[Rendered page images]
————————

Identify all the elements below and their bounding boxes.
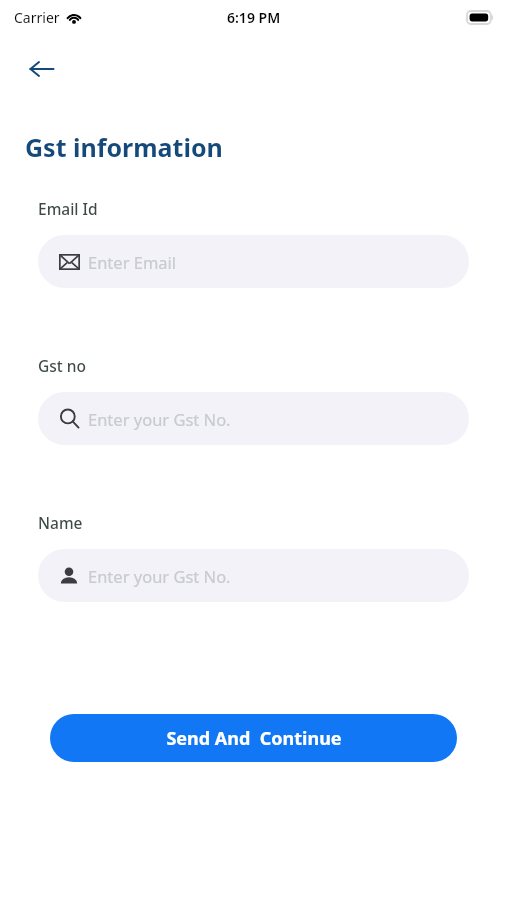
staticText: Email Id [38, 198, 98, 219]
staticText: Enter Email [88, 251, 177, 273]
staticText: Name [38, 512, 83, 533]
button[interactable]: Enter Email [38, 235, 469, 288]
staticText: Gst information [25, 130, 223, 164]
staticText: Gst no [38, 355, 86, 376]
staticText: Enter your Gst No. [88, 408, 231, 430]
button[interactable]: Send And Continue [50, 714, 457, 762]
button[interactable]: Back [20, 48, 62, 90]
button[interactable]: Enter your Gst No. [38, 549, 469, 602]
staticText: 6:19 PM [227, 8, 281, 27]
staticText: Carrier [14, 8, 60, 27]
button[interactable]: Enter your Gst No. [38, 392, 469, 445]
staticText: Send And Continue [166, 726, 342, 751]
staticText: Enter your Gst No. [88, 565, 231, 587]
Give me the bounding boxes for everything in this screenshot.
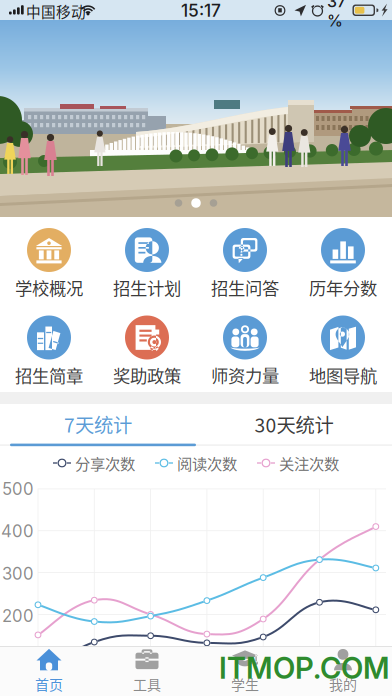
button[interactable]: 招生简章 bbox=[0, 304, 98, 392]
staticText: 15:17 bbox=[181, 0, 221, 21]
button[interactable]: 工具 bbox=[98, 647, 196, 695]
button[interactable]: 7天统计 bbox=[0, 404, 196, 444]
staticText: 关注次数 bbox=[279, 452, 339, 474]
staticText: 我的 bbox=[329, 674, 357, 694]
button[interactable]: 学生 bbox=[196, 647, 294, 695]
staticText: 师资力量 bbox=[211, 362, 279, 388]
staticText: 工具 bbox=[133, 674, 161, 694]
staticText: 奖助政策 bbox=[113, 362, 181, 388]
staticText: 400 bbox=[1, 521, 34, 541]
button[interactable]: 地图导航 bbox=[294, 304, 392, 392]
button[interactable]: 首页 bbox=[0, 647, 98, 695]
staticText: 300 bbox=[2, 564, 34, 584]
staticText: 37% bbox=[327, 0, 346, 30]
staticText: 招生问答 bbox=[211, 275, 279, 300]
staticText: 7天统计 bbox=[64, 410, 132, 438]
staticText: 200 bbox=[2, 606, 34, 626]
staticText: 分享次数 bbox=[75, 452, 135, 474]
button[interactable]: 我的 bbox=[294, 647, 392, 695]
button[interactable]: 招生问答 bbox=[196, 217, 294, 305]
button[interactable]: 学校概况 bbox=[0, 217, 98, 305]
staticText: ITMOP.COM bbox=[219, 650, 390, 686]
staticText: 地图导航 bbox=[309, 362, 377, 388]
staticText: 历年分数 bbox=[309, 275, 377, 300]
staticText: 30天统计 bbox=[254, 410, 334, 438]
button[interactable]: 奖助政策 bbox=[98, 304, 196, 392]
staticText: 首页 bbox=[35, 674, 63, 694]
staticText: 中国移动 bbox=[26, 0, 86, 22]
staticText: 学校概况 bbox=[15, 275, 83, 300]
button[interactable]: 招生计划 bbox=[98, 217, 196, 305]
button[interactable]: 历年分数 bbox=[294, 217, 392, 305]
staticText: 招生计划 bbox=[113, 275, 181, 300]
staticText: 学生 bbox=[231, 674, 259, 694]
staticText: 阅读次数 bbox=[177, 452, 237, 474]
button[interactable]: 师资力量 bbox=[196, 304, 294, 392]
staticText: 500 bbox=[2, 479, 34, 499]
staticText: 招生简章 bbox=[15, 362, 83, 388]
button[interactable]: 30天统计 bbox=[196, 404, 392, 444]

————————

Keep the pictures out, and write out the rest of the data above word for word.

▶ _TASK ANSWER_:
Identify all the elements below and their bounding boxes.
staticText: Email Id [38, 198, 98, 219]
staticText: Enter Email [88, 251, 177, 273]
staticText: Name [38, 512, 83, 533]
button[interactable]: Enter Email [38, 235, 469, 288]
staticText: Gst information [25, 130, 223, 164]
staticText: Gst no [38, 355, 86, 376]
staticText: Enter your Gst No. [88, 408, 231, 430]
button[interactable]: Send And Continue [50, 714, 457, 762]
button[interactable]: Back [20, 48, 62, 90]
button[interactable]: Enter your Gst No. [38, 549, 469, 602]
staticText: 6:19 PM [227, 8, 281, 27]
staticText: Carrier [14, 8, 60, 27]
button[interactable]: Enter your Gst No. [38, 392, 469, 445]
staticText: Send And Continue [166, 726, 342, 751]
staticText: Enter your Gst No. [88, 565, 231, 587]
Give me the bounding boxes for everything in this screenshot.
button[interactable]: 招生简章 bbox=[0, 304, 98, 392]
staticText: 15:17 bbox=[181, 0, 221, 21]
button[interactable]: 工具 bbox=[98, 647, 196, 695]
button[interactable]: 7天统计 bbox=[0, 404, 196, 444]
staticText: 关注次数 bbox=[279, 452, 339, 474]
staticText: 我的 bbox=[329, 674, 357, 694]
button[interactable]: 学生 bbox=[196, 647, 294, 695]
staticText: 师资力量 bbox=[211, 362, 279, 388]
staticText: 工具 bbox=[133, 674, 161, 694]
staticText: 奖助政策 bbox=[113, 362, 181, 388]
staticText: 400 bbox=[1, 521, 34, 541]
button[interactable]: 地图导航 bbox=[294, 304, 392, 392]
button[interactable]: 首页 bbox=[0, 647, 98, 695]
staticText: 300 bbox=[2, 564, 34, 584]
staticText: 37% bbox=[327, 0, 346, 30]
staticText: 招生问答 bbox=[211, 275, 279, 300]
staticText: 7天统计 bbox=[64, 410, 132, 438]
staticText: 200 bbox=[2, 606, 34, 626]
staticText: 分享次数 bbox=[75, 452, 135, 474]
button[interactable]: 我的 bbox=[294, 647, 392, 695]
button[interactable]: 招生问答 bbox=[196, 217, 294, 305]
button[interactable]: 学校概况 bbox=[0, 217, 98, 305]
staticText: ITMOP.COM bbox=[219, 650, 390, 686]
staticText: 地图导航 bbox=[309, 362, 377, 388]
staticText: 历年分数 bbox=[309, 275, 377, 300]
staticText: 30天统计 bbox=[254, 410, 334, 438]
button[interactable]: 奖助政策 bbox=[98, 304, 196, 392]
staticText: 首页 bbox=[35, 674, 63, 694]
staticText: 中国移动 bbox=[26, 0, 86, 22]
staticText: 学校概况 bbox=[15, 275, 83, 300]
button[interactable]: 招生计划 bbox=[98, 217, 196, 305]
button[interactable]: 历年分数 bbox=[294, 217, 392, 305]
staticText: 招生计划 bbox=[113, 275, 181, 300]
staticText: 学生 bbox=[231, 674, 259, 694]
staticText: 阅读次数 bbox=[177, 452, 237, 474]
button[interactable]: 师资力量 bbox=[196, 304, 294, 392]
staticText: 500 bbox=[2, 479, 34, 499]
staticText: 招生简章 bbox=[15, 362, 83, 388]
button[interactable]: 30天统计 bbox=[196, 404, 392, 444]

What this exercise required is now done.